I neglect my poor husband. I admit it. I am not proclaiming this as some delicious declaration or a form of feminist propaganda, but more of a statement that is said with a shame that warrants anonymity. So, here I go, “My name is Kate, and I…have abandoned my husband (too dramatic, and not enough passing off of the responsibility)…am a kid-oholic (true, but not self-loathing enough)…am the antithesis to the Proverbs 31 woman (true, and a little bible plug might just be my only saving grace.)” I am not proud, I am just an honest failure.

The truth is, I kind of like my husband, when I am not viewing him as a varsity player in our two-person game of parenting chicken (See Post 6). The problem is those kids we keep having that have left me in a fog so thick that I have trouble remembering when romance was more than Netflix and a frozen pizza. And of course, there is the issue of time, as we have discussed the time-sucking talents of our toddlers. In my household, we’ve gone so far as to save time by dropping the “I” in “I love you.” You know…the half asleep “Love ya.” you murmur before passing out from chronic exhaustion (a.k.a. parenting). I somehow imagine that this simplified version is either an act of symbolism of the loss of ourselves (Get it? No “I”.), or a passing off of the responsibility (Love? You!…as in “you do it.”) Either way, he deserves that I.

Since when did husband neglect become a more socially acceptable version of that forgotten family pet? You know the folks who have that precious little puff ball, with a name like Prince or something equally as defining. And while they swear that the pedestal will remain once little junior arrives, by the time they trade out the 0-3 month onesies, the king of the castle is now left to find his own food, ungroomed and feral. So of course he is going to hiss at me when I get in his space?

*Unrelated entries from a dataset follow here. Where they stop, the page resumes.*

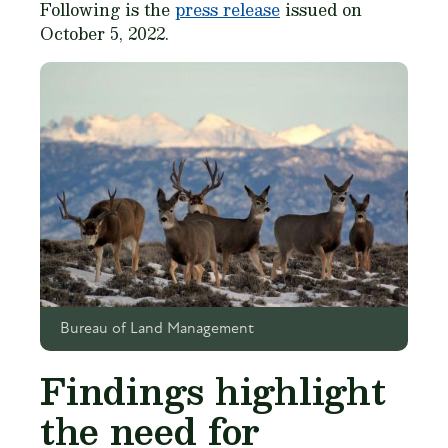
Following is the
press release
issued on
October 5, 2022.
Bureau of Land Management
Findings highlight
the need for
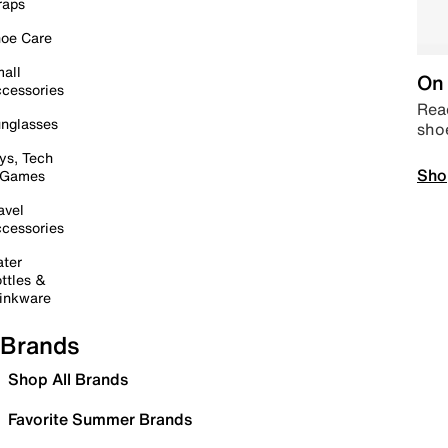
raps
oe Care
all
On 
cessories
Read
nglasses
sho
ys, Tech
Sho
 Games
avel
cessories
ter
ttles &
inkware
Brands
Shop All Brands
Favorite Summer Brands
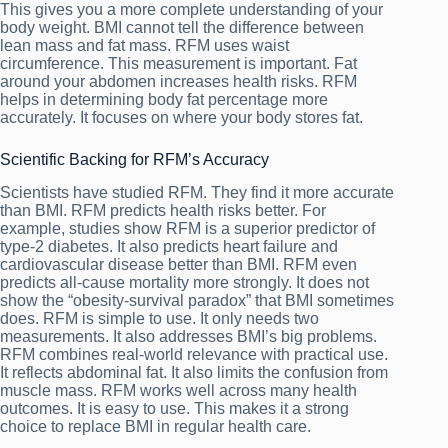
This gives you a more complete understanding of your
body weight. BMI cannot tell the difference between
lean mass and fat mass. RFM uses waist
circumference. This measurement is important. Fat
around your abdomen increases health risks. RFM
helps in determining body fat percentage more
accurately. It focuses on where your body stores fat.
Scientific Backing for RFM’s Accuracy
Scientists have studied RFM. They find it more accurate
than BMI. RFM predicts health risks better. For
example, studies show RFM is a superior predictor of
type-2 diabetes. It also predicts heart failure and
cardiovascular disease better than BMI. RFM even
predicts all-cause mortality more strongly. It does not
show the “obesity-survival paradox” that BMI sometimes
does. RFM is simple to use. It only needs two
measurements. It also addresses BMI’s big problems.
RFM combines real-world relevance with practical use.
It reflects abdominal fat. It also limits the confusion from
muscle mass. RFM works well across many health
outcomes. It is easy to use. This makes it a strong
choice to replace BMI in regular health care.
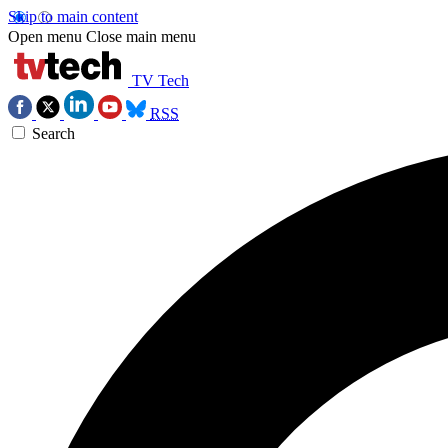
Skip to main content
Open menu
Close main menu
TV Tech
RSS
Search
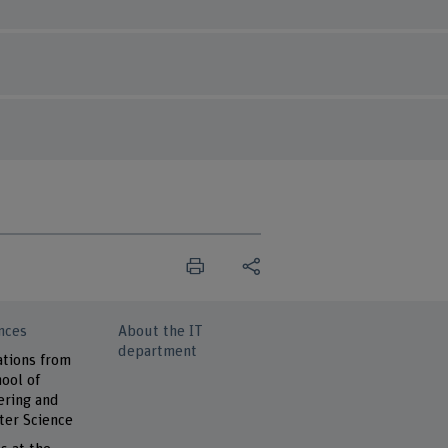
nces
About the IT
department
ations from
ool of
ering and
er Science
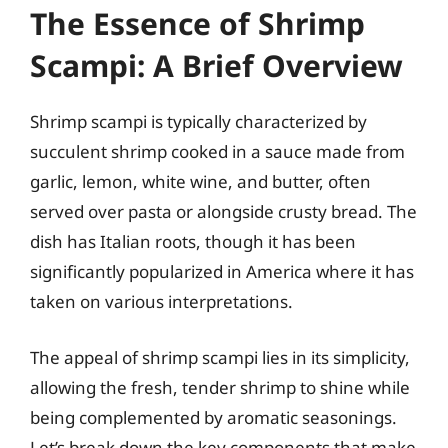
The Essence of Shrimp
Scampi: A Brief Overview
Shrimp scampi is typically characterized by
succulent shrimp cooked in a sauce made from
garlic, lemon, white wine, and butter, often
served over pasta or alongside crusty bread. The
dish has Italian roots, though it has been
significantly popularized in America where it has
taken on various interpretations.
The appeal of shrimp scampi lies in its simplicity,
allowing the fresh, tender shrimp to shine while
being complemented by aromatic seasonings.
Let’s break down the key components that make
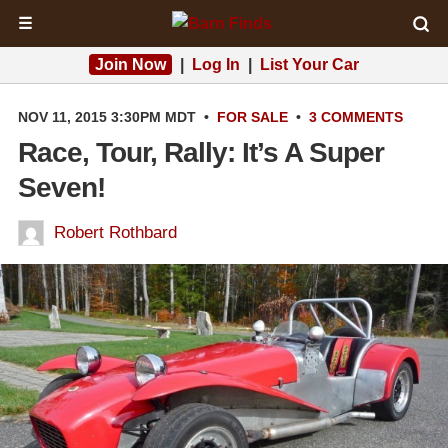
☰
Join Now
|
Log In
|
List Your Car
NOV 11, 2015 3:30PM MDT
•
FOR SALE
•
3 COMMENTS
Race, Tour, Rally: It’s A Super
Seven!
Robert Rothbard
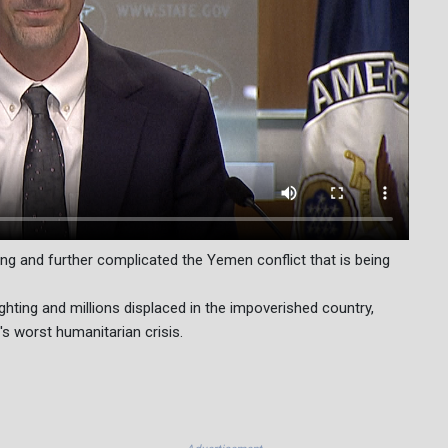
ng and further complicated the Yemen conflict that is being
ighting and millions displaced in the impoverished country,
's worst humanitarian crisis.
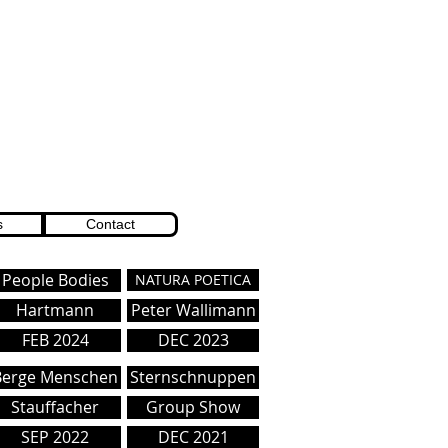
s
Contact
People Bodies
NATURA POETICA
Hartmann
Peter Wallimann
FEB 2024
DEC 2023
Berge Menschen
Sternschnuppen
Stauffacher
Group Show
SEP 2022
DEC 2021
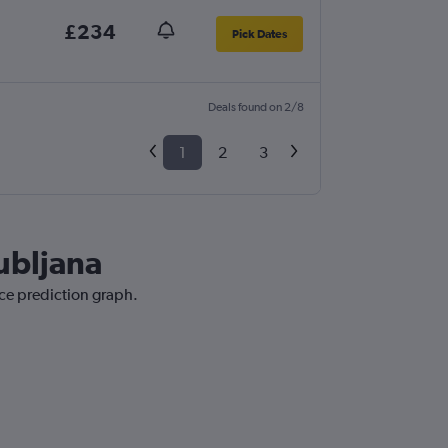
£234
Pick Dates
Deals found on 2/8
1
2
3
jubljana
ice prediction graph.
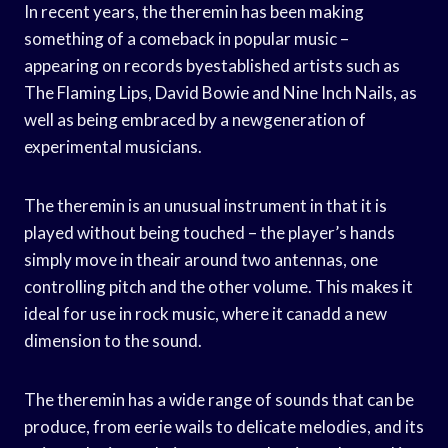
In recent years, the theremin has been making
something of a comeback in popular music –
appearing on records byestablished artists such as
The Flaming Lips, David Bowie and Nine Inch Nails, as
well as being embraced by a newgeneration of
experimental musicians.
The theremin is an unusual instrument in that it is
played without being touched – the player’s hands
simply move in theair around two antennas, one
controlling pitch and the other volume. This makes it
ideal for use in rock music, where it canadd a new
dimension to the sound.
The theremin has a wide range of sounds that can be
produce, from eerie wails to delicate melodies, and its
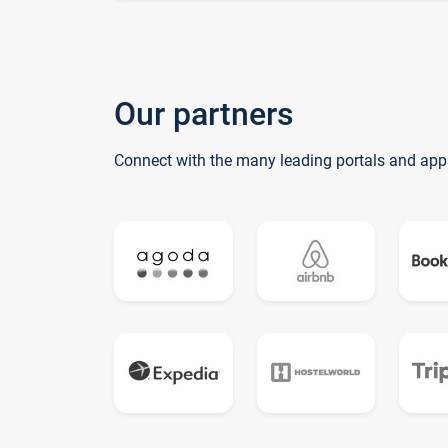
Our partners
Connect with the many leading portals and app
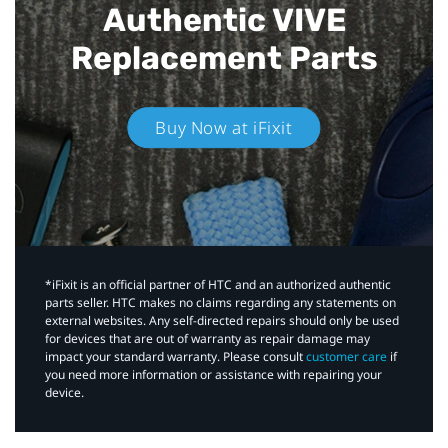
Authentic VIVE
Replacement Parts
Buy Now at iFixit
*iFixit is an official partner of HTC and an authorized authentic
parts seller. HTC makes no claims regarding any statements on
external websites. Any self-directed repairs should only be used
for devices that are out of warranty as repair damage may
impact your standard warranty. Please consult
customer care
if
you need more information or assistance with repairing your
device.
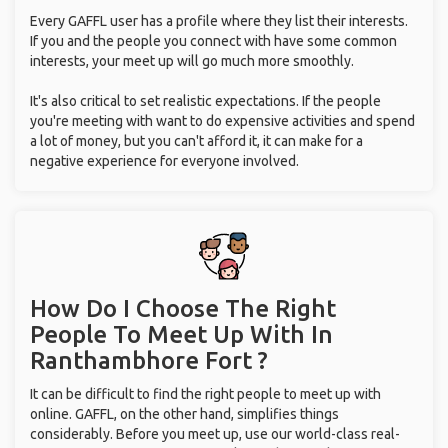
Every GAFFL user has a profile where they list their interests.
If you and the people you connect with have some common
interests, your meet up will go much more smoothly.
It's also critical to set realistic expectations. If the people
you're meeting with want to do expensive activities and spend
a lot of money, but you can't afford it, it can make for a
negative experience for everyone involved.
How Do I Choose The Right
People To Meet Up With
In
Ranthambhore Fort ?
It can be difficult to find the right people to meet up with
online. GAFFL, on the other hand, simplifies things
considerably. Before you meet up, use our world-class real-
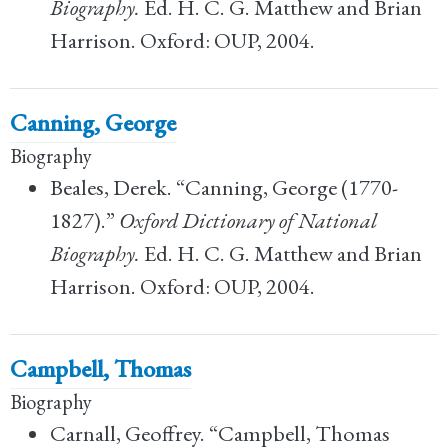
Biography.
Ed. H. C. G. Matthew and Brian
Harrison. Oxford: OUP, 2004.
Canning, George
Biography
Beales, Derek. “Canning, George (1770-
1827).”
Oxford Dictionary of National
Biography.
Ed. H. C. G. Matthew and Brian
Harrison. Oxford: OUP, 2004.
Campbell, Thomas
Biography
Carnall, Geoffrey. “Campbell, Thomas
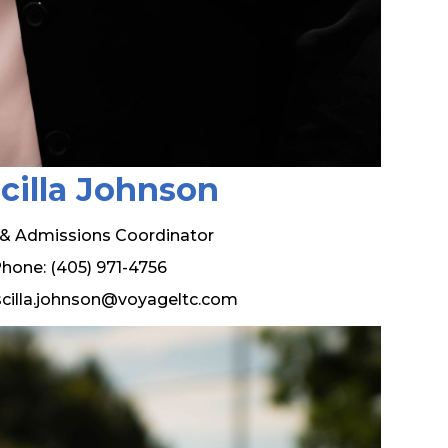
scilla Johnson
 & Admissions Coordinator
hone: (405) 971-4756
iscilla.johnson@voyageltc.com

So before I leave you with this confession full of sad excuses, implying my desire for your acceptance, please…hold the posts. Instead, join me in a recent experiment I have been conducting. For the past few days, every time I am stressed out, I kiss my husband. And if HE is the cause of my chaos, all the more reason to go for the smooch. I figure it has to help remind me that HE was once the one I displayed in wallet size to anyone who pretended to care. HE was the one I looked forward to kissing goodnight. HE was the one I wrote a little note for when I packed his lunch (yes…I actually did that). And even if it doesn’t do what I intend it to…at least he might stop hissing at me when I come around.